(Items listed in a dataset)
■ ■ ■ ■ ■ ■ ■
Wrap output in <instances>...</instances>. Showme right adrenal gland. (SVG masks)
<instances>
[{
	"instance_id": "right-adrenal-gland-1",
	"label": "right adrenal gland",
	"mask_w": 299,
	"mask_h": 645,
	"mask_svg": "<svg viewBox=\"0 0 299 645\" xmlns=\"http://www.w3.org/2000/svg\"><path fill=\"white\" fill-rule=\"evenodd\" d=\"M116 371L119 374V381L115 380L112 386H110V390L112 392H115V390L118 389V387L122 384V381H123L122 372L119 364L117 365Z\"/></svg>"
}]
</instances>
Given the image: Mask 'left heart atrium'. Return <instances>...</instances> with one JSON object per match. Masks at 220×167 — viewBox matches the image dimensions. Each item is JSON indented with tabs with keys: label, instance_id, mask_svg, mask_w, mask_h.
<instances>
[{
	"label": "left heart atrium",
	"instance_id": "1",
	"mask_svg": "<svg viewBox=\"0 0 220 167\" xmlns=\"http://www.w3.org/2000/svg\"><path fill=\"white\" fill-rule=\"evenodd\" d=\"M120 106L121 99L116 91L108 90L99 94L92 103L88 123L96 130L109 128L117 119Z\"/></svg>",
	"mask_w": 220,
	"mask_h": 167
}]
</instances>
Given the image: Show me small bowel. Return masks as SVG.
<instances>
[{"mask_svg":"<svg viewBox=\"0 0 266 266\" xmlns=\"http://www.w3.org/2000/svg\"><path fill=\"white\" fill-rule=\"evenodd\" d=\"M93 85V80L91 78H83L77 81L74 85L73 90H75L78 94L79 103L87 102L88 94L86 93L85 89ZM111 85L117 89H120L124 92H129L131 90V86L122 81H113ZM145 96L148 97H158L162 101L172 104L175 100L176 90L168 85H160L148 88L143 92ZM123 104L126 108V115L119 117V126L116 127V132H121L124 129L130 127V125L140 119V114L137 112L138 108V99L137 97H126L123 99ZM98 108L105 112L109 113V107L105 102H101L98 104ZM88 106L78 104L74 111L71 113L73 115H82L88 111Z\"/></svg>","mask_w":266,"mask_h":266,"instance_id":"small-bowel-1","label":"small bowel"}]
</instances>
■ ■ ■ ■ ■ ■ ■
**EXERCISE REQUIREMENTS**
Starting at the line that contains "Given the image: Show", retype each remaining line of the records exactly; that line and the last line are both included.

**EXERCISE RESPONSE**
Given the image: Show me small bowel. Return masks as SVG.
<instances>
[{"mask_svg":"<svg viewBox=\"0 0 266 266\" xmlns=\"http://www.w3.org/2000/svg\"><path fill=\"white\" fill-rule=\"evenodd\" d=\"M93 85V80L91 78H83L77 81L74 85L73 90H75L78 94L79 103L87 102L88 94L86 93L85 89ZM111 85L117 89H120L124 92H129L131 90V86L122 81H113ZM145 96L148 97H158L162 101L172 104L175 100L176 90L168 85H160L148 88L143 92ZM123 104L126 108V115L119 117V126L116 127V132H121L124 129L130 127V125L140 119V114L137 112L138 108V99L137 97H126L123 99ZM98 108L105 112L109 113V107L105 102H101L98 104ZM88 106L78 104L74 111L71 113L73 115H82L88 111Z\"/></svg>","mask_w":266,"mask_h":266,"instance_id":"small-bowel-1","label":"small bowel"}]
</instances>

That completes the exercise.